According to a randomized, double-blind, controlled, cross-over design, 19 healthy men were assigned to receive either five treatments with a twice daily intake of black tea (0, 100, 200, 400 and 800 mg tea flvanoids/day) in five periods lasting 1 week each.
Black tea dose dependently increased flow-mediated dilation (FMD) from 7.8% (control) to 9.0, 9.1, 9.6 and 10.3% after the different flavonoid doses, respectively (P = 0.0001).

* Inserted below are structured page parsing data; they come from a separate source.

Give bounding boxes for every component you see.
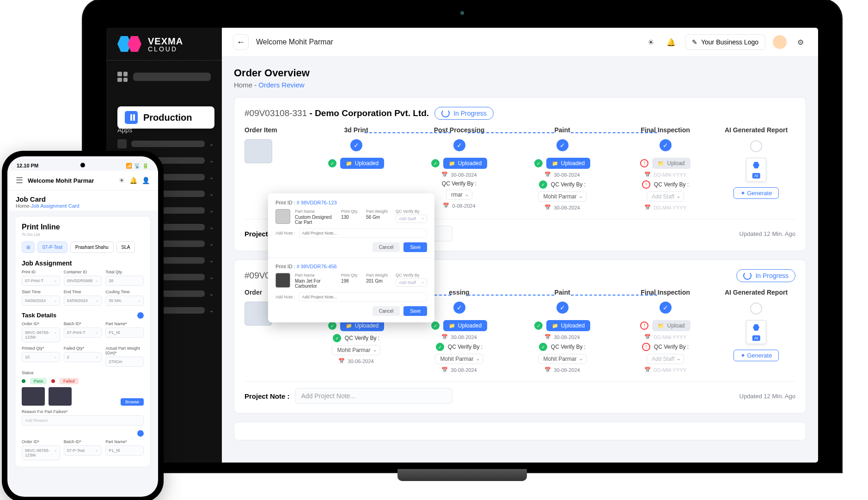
qc-verify-select[interactable]: Add Staff xyxy=(647,191,684,202)
browse-button[interactable]: Browse xyxy=(121,398,144,406)
upload-pill[interactable]: Upload xyxy=(652,158,690,169)
filter-chip[interactable]: 07-P-Test xyxy=(37,241,67,253)
project-note-label: Project Note : xyxy=(245,392,290,400)
printed-qty-input[interactable]: 10 xyxy=(22,352,60,362)
step-done-icon xyxy=(556,302,568,314)
brand-logo: VEXMA CLOUD xyxy=(106,36,222,61)
bell-icon[interactable]: 🔔 xyxy=(665,36,678,49)
batch-id-select[interactable]: 07-Print-T xyxy=(64,327,102,338)
brand-line2: CLOUD xyxy=(148,46,183,52)
print-id-link[interactable]: # 98VDDR76-123 xyxy=(297,200,337,205)
qc-verify-label: QC Verify By : xyxy=(551,181,586,188)
ai-step-circle xyxy=(750,302,762,315)
crumb-link[interactable]: Orders Review xyxy=(258,81,304,89)
batch-id-select[interactable]: 07-P-Test xyxy=(64,445,102,456)
welcome-text: Welcome Mohit Parmar xyxy=(256,38,333,46)
qc-verify-select[interactable]: Add Staff xyxy=(647,354,684,364)
signal-icon: 📶 xyxy=(126,163,132,169)
filter-chip[interactable]: SLA xyxy=(116,241,135,253)
part-name-input[interactable]: P1_Nl xyxy=(105,327,144,338)
step-done-icon xyxy=(660,139,672,151)
filter-chip-icon[interactable]: ⊞ xyxy=(22,241,35,253)
nav-production[interactable]: Production xyxy=(117,106,214,129)
status-badge: In Progress xyxy=(736,269,795,282)
todo-label: To Do List xyxy=(22,232,144,237)
save-button[interactable]: Save xyxy=(403,306,427,316)
failed-qty-input[interactable]: 2 xyxy=(64,352,102,362)
phone-time: 12.10 PM xyxy=(17,163,38,169)
part-thumbnail[interactable] xyxy=(245,139,272,163)
menu-icon[interactable]: ☰ xyxy=(16,175,23,185)
camera-dot xyxy=(460,11,464,15)
battery-icon: 🔋 xyxy=(142,163,149,169)
alert-icon: ! xyxy=(642,180,650,189)
uploaded-pill[interactable]: Uploaded xyxy=(340,158,384,169)
uploaded-image[interactable] xyxy=(22,387,45,406)
check-icon: ✓ xyxy=(436,343,444,351)
part-name-input[interactable]: P1_Nl xyxy=(105,445,144,456)
user-avatar[interactable] xyxy=(773,35,787,49)
date-text: 0-08-2024 xyxy=(443,203,475,209)
print-id-select[interactable]: 07-Print-T xyxy=(22,276,60,286)
back-button[interactable]: ← xyxy=(233,34,249,50)
cancel-button[interactable]: Cancel xyxy=(373,242,400,252)
theme-toggle-icon[interactable]: ☀ xyxy=(644,36,657,49)
note-input[interactable] xyxy=(299,292,427,302)
phone-topbar: ☰ Welcome Mohit Parmar ☀ 🔔 👤 xyxy=(7,171,158,191)
uploaded-pill[interactable]: Uploaded xyxy=(546,320,590,331)
uploaded-pill[interactable]: Uploaded xyxy=(443,320,487,331)
date-placeholder: DD-MM-YYYY xyxy=(644,172,686,178)
part-weight-input[interactable]: 270Gm xyxy=(105,357,144,367)
gear-icon[interactable]: ⚙ xyxy=(794,36,807,49)
qc-staff-select[interactable]: Add Staff xyxy=(396,278,427,287)
pass-pill[interactable]: Pass xyxy=(30,378,47,384)
col-order-item: Order Item xyxy=(245,126,305,134)
col-ai-report: AI Generated Report xyxy=(717,289,795,296)
save-button[interactable]: Save xyxy=(403,242,427,252)
order-id-select[interactable]: 98VC-98765-123W xyxy=(22,445,60,460)
theme-toggle-icon[interactable]: ☀ xyxy=(119,177,125,184)
updated-text: Updated 12 Min. Ago xyxy=(740,230,795,237)
date-text: 30-08-2024 xyxy=(441,172,477,178)
cooling-time-input[interactable]: 35 Min. xyxy=(105,296,144,306)
fail-pill[interactable]: Failed xyxy=(60,378,79,384)
section-job-assignment: Job Assignment xyxy=(22,259,144,267)
upload-pill[interactable]: Upload xyxy=(652,320,690,331)
col-final-inspection: Final Inspection xyxy=(614,289,717,296)
order-id-select[interactable]: 98VC-98765-123W xyxy=(22,327,60,342)
uploaded-image[interactable] xyxy=(49,387,72,406)
qc-verify-select[interactable]: rmar xyxy=(446,190,472,200)
filter-chip[interactable]: Prashant Shahu xyxy=(70,241,114,253)
end-time-input[interactable]: 04/09/2024 xyxy=(64,296,102,306)
note-input[interactable] xyxy=(299,228,427,238)
wifi-icon: 📡 xyxy=(134,163,141,169)
user-icon[interactable]: 👤 xyxy=(142,177,150,184)
ai-doc-icon xyxy=(746,320,766,344)
reason-input[interactable]: Add Reason xyxy=(22,415,144,426)
print-id-link[interactable]: # 98VDDR76-456 xyxy=(297,264,337,269)
nav-dashboard[interactable] xyxy=(106,67,222,86)
uploaded-pill[interactable]: Uploaded xyxy=(546,158,590,169)
check-icon: ✓ xyxy=(539,343,547,351)
qc-verify-select[interactable]: Mohit Parmar xyxy=(538,354,586,364)
project-note-input[interactable]: Add Project Note... xyxy=(295,388,452,404)
start-time-input[interactable]: 04/09/2024 xyxy=(22,296,60,306)
bell-icon[interactable]: 🔔 xyxy=(129,177,137,184)
check-icon: ✓ xyxy=(534,159,543,167)
ai-doc-icon xyxy=(746,158,766,182)
generate-button[interactable]: ✦ Generate xyxy=(734,187,779,199)
fail-dot-icon xyxy=(51,379,55,383)
qc-verify-select[interactable]: Mohit Parmar xyxy=(332,345,380,355)
container-id-select[interactable]: 09VDDR0988 xyxy=(64,276,102,286)
total-qty-input[interactable]: 28 xyxy=(105,276,144,286)
business-logo-button[interactable]: ✎ Your Business Logo xyxy=(685,34,765,50)
uploaded-pill[interactable]: Uploaded xyxy=(443,158,487,169)
qc-verify-select[interactable]: Mohit Parmar xyxy=(435,354,483,364)
generate-button[interactable]: ✦ Generate xyxy=(734,350,779,361)
job-card-title: Job Card xyxy=(16,195,150,203)
app-item[interactable]: ⌄ xyxy=(117,136,214,152)
qc-verify-select[interactable]: Mohit Parmar xyxy=(538,191,586,202)
cancel-button[interactable]: Cancel xyxy=(373,306,400,316)
qc-staff-select[interactable]: Add Staff xyxy=(396,215,427,223)
jac-link[interactable]: Job Assignment Card xyxy=(31,203,79,209)
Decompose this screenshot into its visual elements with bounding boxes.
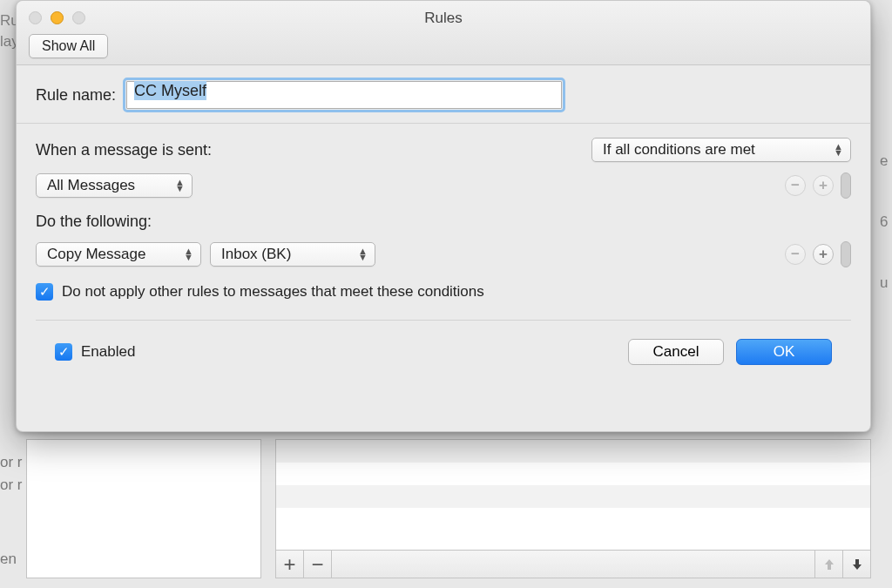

Already 100 mg/day (less than 1 cup of tea) increased FMD compared with control (P = 0.0113). FMD improvement after 800 mg/day was significant compared with control (P < 0.0001) but also to 100 mg/day (P = 0.0121) and 200 mg/day (P = 0.0275). Black tea intake decreased office systolic (−2.6 mmHg, P = 0.0007) and diastolic (−2.2 mmHg, P = 0.006) BP as well as stiffness index (P = 0.0159) without changes in other parameters studied.
Our study is the first showing black tea ingestion dose dependently improved FMD and decreased peripheral arterial stiffness in healthy volunteers. Our data suggest that worldwide all tea drinkers could benefit from protective cardiovascular effects exerted by tea.